What the task asks: Check each line of the listing below for the string "Kodeks", and give only how many lines hold it.

Supplied material:

__________________________________________________

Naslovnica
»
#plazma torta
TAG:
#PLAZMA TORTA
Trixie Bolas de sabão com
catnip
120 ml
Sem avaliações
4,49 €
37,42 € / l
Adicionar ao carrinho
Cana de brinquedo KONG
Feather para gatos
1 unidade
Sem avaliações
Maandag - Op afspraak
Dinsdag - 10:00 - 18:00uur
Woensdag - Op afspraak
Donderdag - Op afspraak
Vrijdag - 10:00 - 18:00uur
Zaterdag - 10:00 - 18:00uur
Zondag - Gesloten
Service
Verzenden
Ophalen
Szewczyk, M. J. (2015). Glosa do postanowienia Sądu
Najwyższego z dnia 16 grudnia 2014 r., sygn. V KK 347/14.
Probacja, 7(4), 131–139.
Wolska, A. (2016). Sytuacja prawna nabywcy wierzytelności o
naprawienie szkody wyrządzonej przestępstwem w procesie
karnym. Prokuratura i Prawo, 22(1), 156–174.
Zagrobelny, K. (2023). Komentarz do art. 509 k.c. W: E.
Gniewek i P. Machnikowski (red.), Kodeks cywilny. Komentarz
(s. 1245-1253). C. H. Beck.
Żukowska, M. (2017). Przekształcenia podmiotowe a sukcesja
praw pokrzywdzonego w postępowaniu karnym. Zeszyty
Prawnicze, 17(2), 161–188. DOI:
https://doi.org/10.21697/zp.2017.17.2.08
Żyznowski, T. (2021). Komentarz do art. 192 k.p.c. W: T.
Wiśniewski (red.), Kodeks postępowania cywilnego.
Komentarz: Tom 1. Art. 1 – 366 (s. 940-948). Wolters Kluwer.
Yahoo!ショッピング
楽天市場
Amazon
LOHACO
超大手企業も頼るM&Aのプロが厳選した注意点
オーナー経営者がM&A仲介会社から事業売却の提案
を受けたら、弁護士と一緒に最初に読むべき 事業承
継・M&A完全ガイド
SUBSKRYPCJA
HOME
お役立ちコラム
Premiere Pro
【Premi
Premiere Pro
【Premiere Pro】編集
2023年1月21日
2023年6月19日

__________________________________________________

Solution: 2